*** Block opens ***
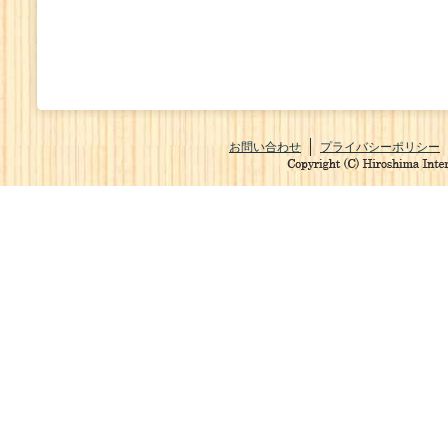
お問い合わせ
プライバシーポリシー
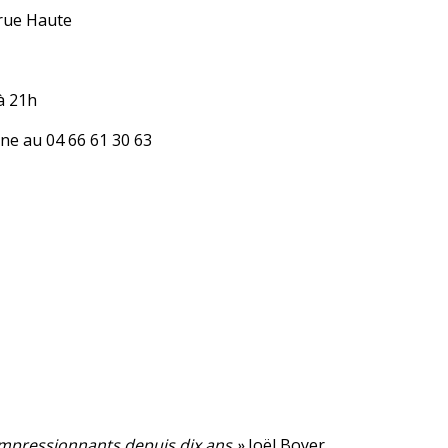
 rue Haute
 à 21h
ne au 04 66 61 30 63
 impressionnants depuis dix ans »
Joël Boyer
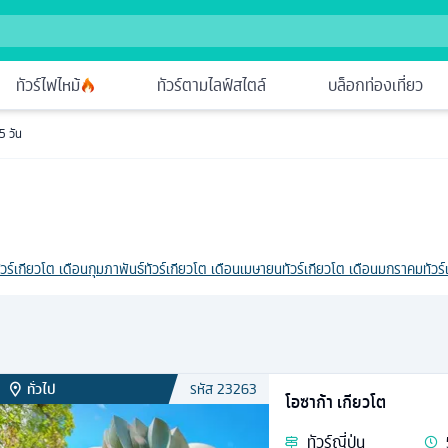
ทัวร์ไฟไหม้
ทัวร์ตามไลฟ์สไตล์
บล็อกท่องเที่ยว
 5 วัน
ัวร์เกียวโต เดือนกุมภาพันธ์
ทัวร์เกียวโต เดือนเมษายน
ทัวร์เกียวโต เดือนมกราคม
ทัวร
ทั่วไป
รหัส
23263
โอซาก้า เกียวโต
ทัวร์
ญี่ปุ่น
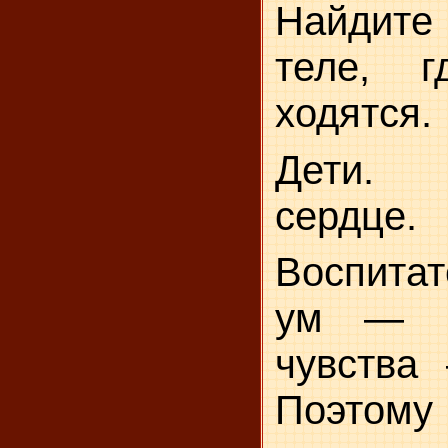
Найдит
теле, 
ходятся.
Дети.
сердце.
Воспитат
ум — в
чувства
Поэтому 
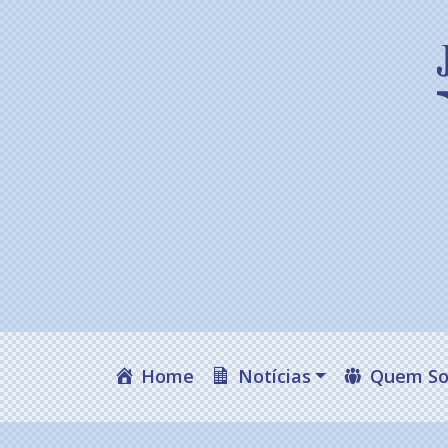
Home
Notícias
Quem S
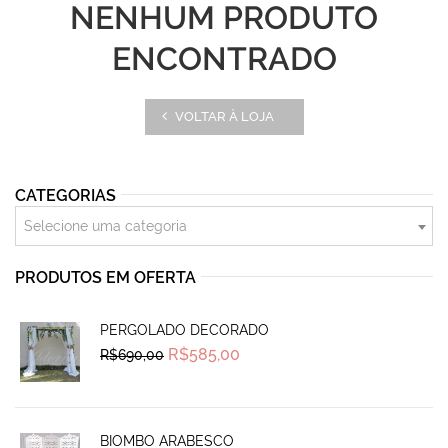
NENHUM PRODUTO
ENCONTRADO
VOLTAR À LOJA
CATEGORIAS
Selecione uma categoria
PRODUTOS EM OFERTA
PERGOLADO DECORADO
Original
Current
R$
585,00
R$
690,00
price
price
was:
is:
R$690,00.
R$585,00.
BIOMBO ARABESCO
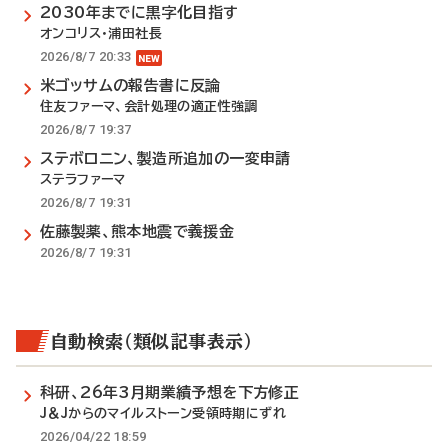
2030年までに黒字化目指す
オンコリス・浦田社長
2026/8/7 20:33
米ゴッサムの報告書に反論
住友ファーマ、会計処理の適正性強調
2026/8/7 19:37
ステボロニン、製造所追加の一変申請
ステラファーマ
2026/8/7 19:31
佐藤製薬、熊本地震で義援金
2026/8/7 19:31
自動検索（類似記事表示）
科研、26年3月期業績予想を下方修正
J＆Jからのマイルストーン受領時期にずれ
2026/04/22 18:59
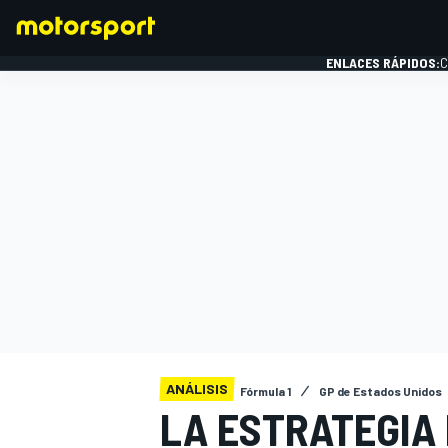
ENLACES RÁPIDOS:
C
FÓRMULA 1
ANÁLISIS
Fórmula 1
GP de Estados Unidos
LA ESTRATEGIA 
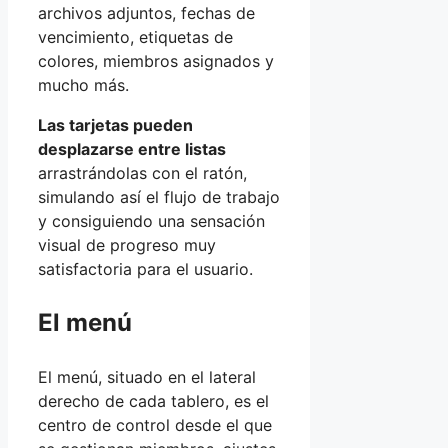
archivos adjuntos, fechas de
vencimiento, etiquetas de
colores, miembros asignados y
mucho más.
Las tarjetas pueden
desplazarse entre listas
arrastrándolas con el ratón,
simulando así el flujo de trabajo
y consiguiendo una sensación
visual de progreso muy
satisfactoria para el usuario.
El menú
El menú, situado en el lateral
derecho de cada tablero, es el
centro de control desde el que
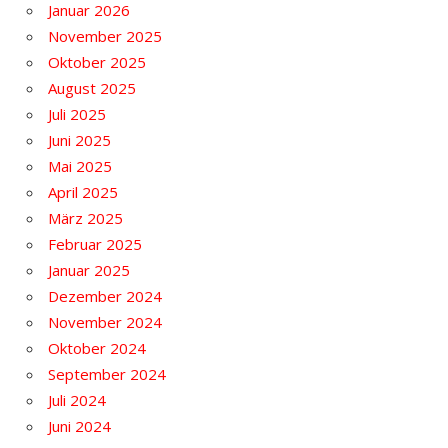
Januar 2026
November 2025
Oktober 2025
August 2025
Juli 2025
Juni 2025
Mai 2025
April 2025
März 2025
Februar 2025
Januar 2025
Dezember 2024
November 2024
Oktober 2024
September 2024
Juli 2024
Juni 2024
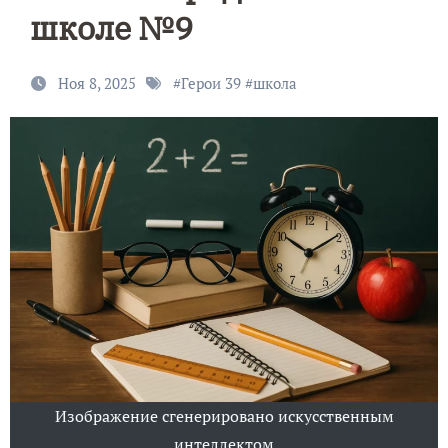
школе №9
Ноя 8, 2025
#
Герои 39
#
школа
Изображение сгенерировано искусственным
интеллектом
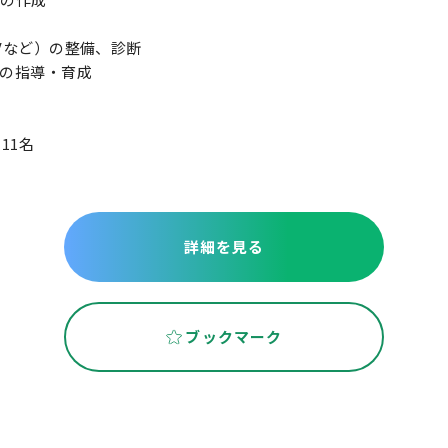
Vなど）の整備、診断
の指導・育成
11名
詳細を見る
ブックマーク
*** Block closes ***
__WHAT TO DO__
Each line from the one containing "November 2025" through the last line above should be retyped exactly, and no other line. Any picture is to be left out.

__OUTPUT FOR THIS EXERCISE__
November 2025
Oktober 2025
August 2025
Juli 2025
Juni 2025
Mai 2025
April 2025
März 2025
Februar 2025
Januar 2025
Dezember 2024
November 2024
Oktober 2024
September 2024
Juli 2024
Juni 2024
школе №9
Ноя 8, 2025
#
Герои 39
#
школа
Изображение сгенерировано искусственным
интеллектом
Vなど）の整備、診断
の指導・育成
11名
詳細を見る
ブックマーク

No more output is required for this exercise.